875. How should we define justice?
“Justice is respect for the rights of each and every individual.”
a) What determines these rights?
“Two things: human law and natural law. As human beings have created laws in harmony with their values and character, those laws have established rights that have varied with the progress of enlightenment. Your laws, although still far from perfect, no longer include what were considered rights in the Middle Ages. Those rights, while horrific to you now, appeared fair and natural at that time. Therefore, the rights established by humans are not always compliant with justice. In addition, they only govern certain social relations, while there are an infinite number of actions that are only tried privately by our conscience.”
876. Apart from the rights established by human law, what is the basis of justice according to natural law?
“Christ told you, ‘Do unto others as you would have others do unto you.’ God has placed in each of you the desire to see your own rights respected as the rule of true justice. When uncertain as to what we should do in regard to others at any given moment, we should ask ourselves what we would want others to do to us under the same circumstances. God could not give us a safer guide than our own conscience.”
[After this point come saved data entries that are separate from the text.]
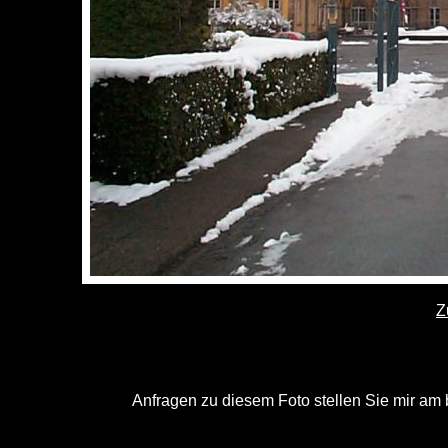
Z
Anfragen zu diesem Foto stellen Sie mir am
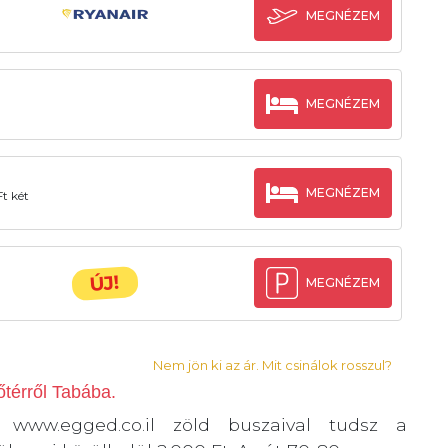
MEGNÉZEM
MEGNÉZEM
MEGNÉZEM
t két
ÚJ!
MEGNÉZEM
Nem jön ki az ár. Mit csinálok rosszul?
érről Tabába.
 www.egged.co.il zöld buszaival tudsz a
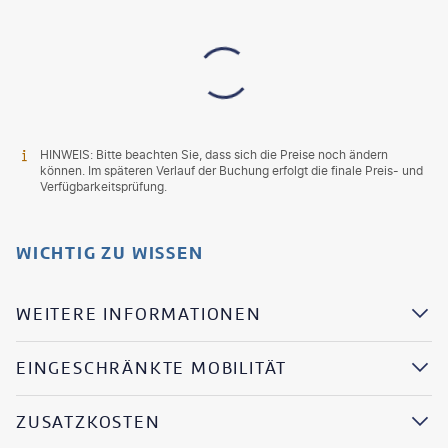
HINWEIS: Bitte beachten Sie, dass sich die Preise noch ändern
können. Im späteren Verlauf der Buchung erfolgt die finale Preis- und
Verfügbarkeitsprüfung.
WICHTIG ZU WISSEN
WEITERE INFORMATIONEN
EINGESCHRÄNKTE MOBILITÄT
ZUSATZKOSTEN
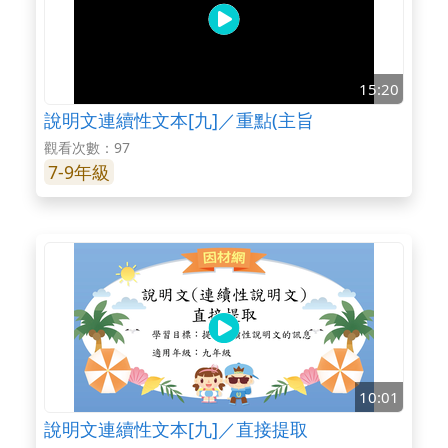
15:20
說明文連續性文本[九]／重點(主旨
觀看次數：97
7-9年級
10:01
說明文連續性文本[九]／直接提取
The true measure of justice is, in fact, wanting for others what you would want for yourself. Merely wanting for yourself what you would want for others is not exactly the same thing. As it is unnatural to wish harm upon yourself, if we use our personal desires as the guide for our behavior towards our neighbors, we would never wish anything but good upon them. Universally, human beings have always sought to enforce their personal rights, while the unique factor of Christianity is the application of personal rights as the basis of our neighbors’ rights.
877. Does our need to live in a society impose any special obligations?
“Yes and the first of these is to respect the rights of others, as those who respect those rights will always be fair. In your world, where so many neglect to practice the law of justice, people turn to retaliation, and this causes trouble and confusion in your society. Social life gives rights and imposes corresponding duties.”
878. It is possible for human beings to be deluded with respect to the boundaries of their rights? How do they know their true limits?
“They can know their own limits by matching them to the limits of the rights that they recognize for others undergoing similar circumstances, and vice versa.”
a) If individuals attribute the rights of others to themselves, what happens to subordination beneath superiors? Would this not result in complete anarchy of all power?
“Natural rights are the same for everyone, from the smallest to the greatest. God has not sculpted some human beings from a better quality clay than others, and all are equals in God’s eyes. These rights are eternal, while societal rights die with its institutions. Furthermore, people distinctly know their strength or weakness, and will always be conscious of feeling a sort of deference to those individuals whose wisdom or virtue deserve respect. This is important so that those who think that they are superior know what duties give them a right to be admired. There will be no defiance when authority is only granted to superior wisdom.”
879. What would be the character of those who practice justice in all its purity?
“That of true justice, following the example of Jesus, because they would love their neighbor and practice charity. Without these virtues, there can be no real justice.”